Keynote talk title: Accelerator Mass Spectrometry: Enabling measurements of ultra-trace radionuclides for applications in Earth and Space Sciences
Michaela Froehlich has obtained her PhD in chemistry from the University of Vienna in Austria (2011) and has significant experience in radiochemistry. In 2012, she moved to Australia to accept a Postdoctoral Position at the Australian National University where she continued combining innovative chemistry and the ultrasensitive atom counting method called Accelerator Mass Spectrometry (AMS) that uses state-of-the-art particle accelerators. Michaela’s measurements demonstrated for the first time that Uranium-236 (236U) is detectable in the environment (concentrations of femtogram/gram). Her work has opened up a vast suite of applications including the use of 236U as an environmental tracer for ocean transport pathways, for studies of soil and sediment movements, sediment deposition in marine environments, uranium exploration, and biological uptake (vegetation and higher mammals). Michaela is also part of the Advanced Metrology Team at the ARC Centre of Excellence for Dark Matter Particle Physics where she develops chemical separation techniques to extract radioimpurities such as lead-210 (210Pb) and optimises the AMS measurements to characterise and quantify their background in high-purity detector material.

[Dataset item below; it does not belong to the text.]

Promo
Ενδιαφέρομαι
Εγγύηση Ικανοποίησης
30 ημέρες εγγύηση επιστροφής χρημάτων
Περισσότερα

In 2019, she was awarded the Trevor Ophel Innovation Award and in 2023, the Environmental Chemistry Medal Award by the Royal Australian Chemical Institute in recognition of her work dedicated to developing methods for trace level actinide radionuclides used as environmental tracers. She serves as Associate Editor for the “Journal of Environmental Radioactivity” (2023) and is the Vice-President of the South Pacific Environmental Radioactivity Association (2024).